Keep to one stretch of the data below, the lines from the one with "Original Toner HP CE252A (504A) Yellow" up to and including the one with "Pleiku - Gia Lai Bình Tân - Sài Gòn", and return that stretch exactly.

#### AVAILABLE RECORDS ####

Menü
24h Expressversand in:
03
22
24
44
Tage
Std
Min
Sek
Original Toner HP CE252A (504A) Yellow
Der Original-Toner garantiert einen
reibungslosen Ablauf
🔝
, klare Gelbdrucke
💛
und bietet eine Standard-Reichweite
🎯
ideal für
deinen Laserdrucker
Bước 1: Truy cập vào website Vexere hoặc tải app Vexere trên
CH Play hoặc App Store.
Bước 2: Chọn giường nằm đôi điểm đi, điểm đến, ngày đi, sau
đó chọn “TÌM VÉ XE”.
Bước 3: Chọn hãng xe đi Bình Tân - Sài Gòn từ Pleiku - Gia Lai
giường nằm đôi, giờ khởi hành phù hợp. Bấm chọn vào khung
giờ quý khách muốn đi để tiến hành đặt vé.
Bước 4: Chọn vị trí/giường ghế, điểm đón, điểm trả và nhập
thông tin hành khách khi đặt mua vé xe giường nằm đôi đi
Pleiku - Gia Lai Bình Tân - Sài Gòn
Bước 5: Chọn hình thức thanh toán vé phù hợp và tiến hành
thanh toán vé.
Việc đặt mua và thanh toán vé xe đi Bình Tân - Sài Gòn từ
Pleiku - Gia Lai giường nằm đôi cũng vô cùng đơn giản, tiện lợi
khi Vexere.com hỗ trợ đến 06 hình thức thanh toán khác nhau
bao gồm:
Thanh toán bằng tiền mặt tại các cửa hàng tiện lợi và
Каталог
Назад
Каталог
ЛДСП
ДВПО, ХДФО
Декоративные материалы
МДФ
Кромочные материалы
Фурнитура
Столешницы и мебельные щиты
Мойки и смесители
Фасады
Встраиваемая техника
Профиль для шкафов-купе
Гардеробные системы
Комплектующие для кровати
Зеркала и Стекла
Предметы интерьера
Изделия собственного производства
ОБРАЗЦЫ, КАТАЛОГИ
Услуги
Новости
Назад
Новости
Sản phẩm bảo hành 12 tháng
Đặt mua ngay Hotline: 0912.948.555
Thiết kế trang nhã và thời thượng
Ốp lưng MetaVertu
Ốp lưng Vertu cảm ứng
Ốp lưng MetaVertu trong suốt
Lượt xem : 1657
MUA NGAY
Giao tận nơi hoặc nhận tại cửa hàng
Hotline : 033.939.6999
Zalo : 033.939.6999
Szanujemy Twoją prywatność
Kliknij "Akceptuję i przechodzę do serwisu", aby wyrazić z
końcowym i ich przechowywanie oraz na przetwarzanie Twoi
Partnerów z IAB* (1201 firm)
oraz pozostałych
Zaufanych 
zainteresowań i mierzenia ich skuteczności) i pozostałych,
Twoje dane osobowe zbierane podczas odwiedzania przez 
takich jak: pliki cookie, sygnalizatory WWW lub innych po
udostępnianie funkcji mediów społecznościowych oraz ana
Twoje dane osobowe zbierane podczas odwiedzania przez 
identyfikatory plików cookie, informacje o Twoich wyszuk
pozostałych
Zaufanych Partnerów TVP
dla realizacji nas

####

*EXPECTED ANSWER*:
Original Toner HP CE252A (504A) Yellow
Der Original-Toner garantiert einen
reibungslosen Ablauf
🔝
, klare Gelbdrucke
💛
und bietet eine Standard-Reichweite
🎯
ideal für
deinen Laserdrucker
Bước 1: Truy cập vào website Vexere hoặc tải app Vexere trên
CH Play hoặc App Store.
Bước 2: Chọn giường nằm đôi điểm đi, điểm đến, ngày đi, sau
đó chọn “TÌM VÉ XE”.
Bước 3: Chọn hãng xe đi Bình Tân - Sài Gòn từ Pleiku - Gia Lai
giường nằm đôi, giờ khởi hành phù hợp. Bấm chọn vào khung
giờ quý khách muốn đi để tiến hành đặt vé.
Bước 4: Chọn vị trí/giường ghế, điểm đón, điểm trả và nhập
thông tin hành khách khi đặt mua vé xe giường nằm đôi đi
Pleiku - Gia Lai Bình Tân - Sài Gòn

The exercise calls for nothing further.